**WORK INSTRUCTION**
Without any pictures, copy the records below once more, exactly as they are.

**DATASET**
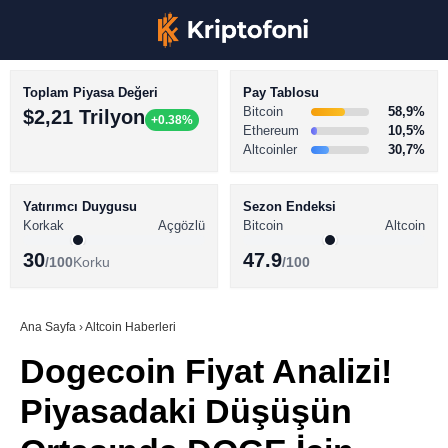
Toplam Piyasa Değeri
Pay Tablosu
Bitcoin
58,9%
$2,21 Trilyon
+0.38%
Ethereum
10,5%
Altcoinler
30,7%
KRİPTO PARA HABERLERİ
Facebook
BİTCOİN HABERLERİ
Yatırımcı Duygusu
Sezon Endeksi
Korkak
Açgözlü
Bitcoin
Altcoin
ALTCOİN HABERLERİ
30
47.9
/100
Korku
/100
AKADEMİ
Instagram
SÖZLÜK
Ana Sayfa
›
Altcoin Haberleri
Dogecoin Fiyat Analizi!
Youtube
Piyasadaki Düşüşün
TikTok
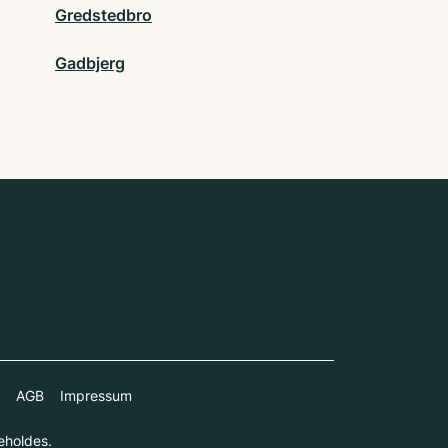
Gredstedbro
Gadbjerg
AGB
Impressum
eholdes.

**EXERCISE OUTPUT**
Toplam Piyasa Değeri
Pay Tablosu
Bitcoin
58,9%
$2,21 Trilyon
+0.38%
Ethereum
10,5%
Altcoinler
30,7%
KRİPTO PARA HABERLERİ
Facebook
BİTCOİN HABERLERİ
Yatırımcı Duygusu
Sezon Endeksi
Korkak
Açgözlü
Bitcoin
Altcoin
ALTCOİN HABERLERİ
30
47.9
/100
Korku
/100
AKADEMİ
Instagram
SÖZLÜK
Ana Sayfa
›
Altcoin Haberleri
Dogecoin Fiyat Analizi!
Youtube
Piyasadaki Düşüşün
TikTok
Gredstedbro
Gadbjerg
AGB
Impressum
eholdes.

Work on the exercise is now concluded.